Whether he conceived of the plan on his own or it was proposed to him by Col. Matthias Ogden of the 1st NJ Continentals or another local informant, Major General John Sullivan resolved to launch a surprise attack on the Crown Forces occupying Staten Island. His Deputy Adjudant General. Major Sherburne later testified;
"On Wednesday the 19th of August 1777 [Wednesday was actually the 20th, Ed.] I was desired by Major General Sullivan to write a note to Brigadiers Smallwood and Deborre desiring them with their Brigades ( such only as were able to endure a march) to Parade at Head Quarters at 12 O Clock the next day with their knapsacks & 2 days Provisions Cook'd, leaving their tents standing."
Sullivan may have informed his immediate subordinates of his plans prior marching more than 20 miles from their encampment at Hanover to Morristown, and from there to Elizabethtown. but according to Sherburne the details of the attack were only made known to Sullivan's A.D.C's as they neared the shore. Sherburne notes that this information was relayed "in the presense of Col. Ogden & some other officers who he felt proper to call in, in order to consult with them about the Boats, &c &c."
According to subsequent court martial testamony, Sullivan seems to have had two main objectives for his surprise attack on Staten Island during the early hours of August 22, 1777. The first was to inflict as much damage as possible on the isolated battalions of NJ loyalists that guarded most of the approaches to the Island from the Jersey shore. Sullivan's plan called for two predawn landings and a three pronged attack that would surprise and disperse or capture the New Jersey Volunteer battalions in the vicinity of at Decker's Ferry, Old Blazing Star, and New Blazing Star. If successful, a large number of prisoners might be taken and the attacking columns could link up before withdrawing ahead of pursuit by the British and German battalions garrisoned in the extreme NE of the Island.

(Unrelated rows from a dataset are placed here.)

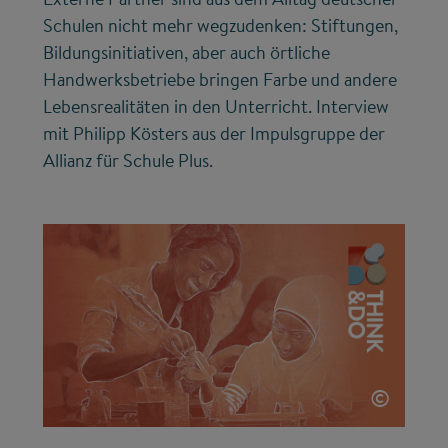
Schulen nicht mehr wegzudenken: Stiftungen,
Bildungsinitiativen, aber auch örtliche
Handwerksbetriebe bringen Farbe und andere
Lebensrealitäten in den Unterricht. Interview
mit Philipp Kösters aus der Impulsgruppe der
Allianz für Schule Plus.
©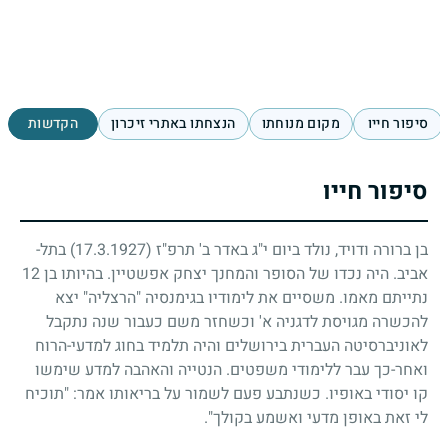
סיפור חייו
מקום מנוחתו
הנצחתו באתרי זיכרון
הקדשות
סיפור חייו
בן ברורה ודויד, נולד ביום י"ג באדר ב' תרפ"ז
(17.3.1927)
בתל-
אביב. היה נכדו של הסופר והמחנך יצחק אפשטיין. בהיותו בן
12
נתייתם מאמו. משסיים את לימודיו בגימנסיה "הרצליה" יצא
להכשרה מגויסת לדגניה א' וכשחזר משם כעבור שנה נתקבל
לאוניברסיטה העברית בירושלים והיה תלמיד בחוג למדעי-הרוח
ואחר-כך עבר ללימודי משפטים. הנטייה והאהבה למדע שימשו
קו יסודי באופיו. כשנתבע פעם לשמור על בריאותו אמר: "תוכיח
לי זאת באופן מדעי ואשמע בקולך".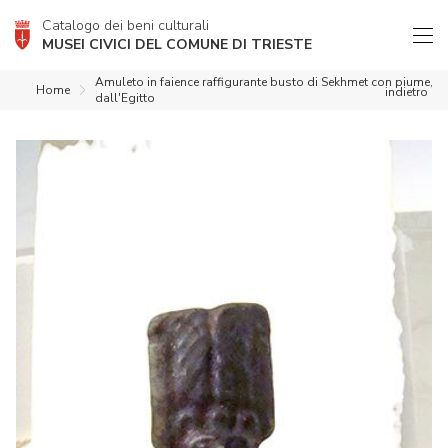
Catalogo dei beni culturali
MUSEI CIVICI DEL COMUNE DI TRIESTE
Amuleto in faience raffigurante busto di Sekhmet con piume,
Home
indietro
dall'Egitto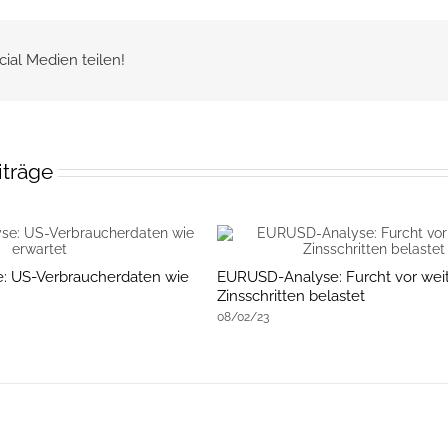
cial Medien teilen!
iträge
: US-Verbraucherdaten wie
EURUSD-Analyse: Furcht vor wei
Zinsschritten belastet
08/02/23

There was also the chance to capture the leader of the New Jersey Loyalist Brigade, Cortland Skinner, who was believed to have his headquarters near Decker's Ferry. Along with William Franklin, (former royal Governor and illegitimate son of Benjamen Franklin), Brigadier General Skinner was one of the most notorious, high ranking New Jersey loyalists. Raids between Staten Island and New Jersey to abduct civilian and military personnel were on the increase at this stage in the war, and Skinner was a tempting target.
Certainly it was the sort of escapade that would appeal to Col. Matthias Ogden (who in 1782 would successfully pitch a scheme to Washington to kidnap Crown Prince William Henry in occupied New York) but in this instance Ogden received a different assignment.
In the absence of the senior New Jersey Colonel Elias Dayton. Matthias Ogden took charge of his own 1st NJ regiment and Dayton's 3rd, accompanied by militia Colonel Frederick Frelinghuysen with 100 men. Althogether this force numbered little more than 500 men, and with them Ogden had the assignment of making an amphibious landing up the Fresh Kills salt marsh in darkness and then taking on in detail no less than three battalions of New Jersey loyalist volunteers. As Ogden later testified;
"I was to cross at the Old Blazing Star, with the first and third Jersey Regiments & part of the Militia, & attack the regiments of lawrence, Dongan and Allen, which if I found an overmatch, I was to take post on advantageous Ground, & wait until I was supported by a Remiment from Genl DeBorre, which Regiment in case I drove the Enemy was to head them, & pick up the stragglers. One Regiment from Genl Smallwood was to be left for the same purpose at the Cross Roads above, & to take up those that should escape Genl DeBorre, after which the whole of your Division was to join & march to where I had crossed, & where you were to recross."
Ogden would be operating half a dozen miles or more from Sullivan's division, which was to cross from Elizabethtown at Halsted's Point. Unless he drove all three NJV battalions north on the Morningstar road, he was unlikely to receive any help from that quarter or be in a position to link up with the main force. So it would prove, and Ogden was careful in his letter for the subsequent court martial of General Sullivan not to infer otherwise.
Sullivan planned to cross his Division from Elizabethtown at Halsted's Point, sending Smallwood's brigade against the 4th NJV at Decker's Ferry and DeBorre's against the 5th NJV under Lt. Col. Barton at New Blazing Star. He also detached two light companies of the oversized 2nd Canadian Regiment with a guide to move in advance of Smallwood to locate Brigadier General Skinner's headquarters and capture him. The two brigades would then link up and march to Old Blazing Star, rather than recrossing at Halsted's Point. This decision, possibly made with the expectation of coordinating the final stage of the raid with Ogden's force, proved the weakest link in an already ambitious and complicated plan of attack.
Washington himself favored bold, complex battle plans requiring close coordination of many detachments. Sometimes, such as the attack on Trenton, these worked despite the failure of some of the individual commanders to complete their supporting movements. At others, such as Germantown, the fog of war (literally, in that case), lead to disjointed action and confusion. Sullivan's Raid on Staten Island had elements of both, as will be shown in the next posts in this series.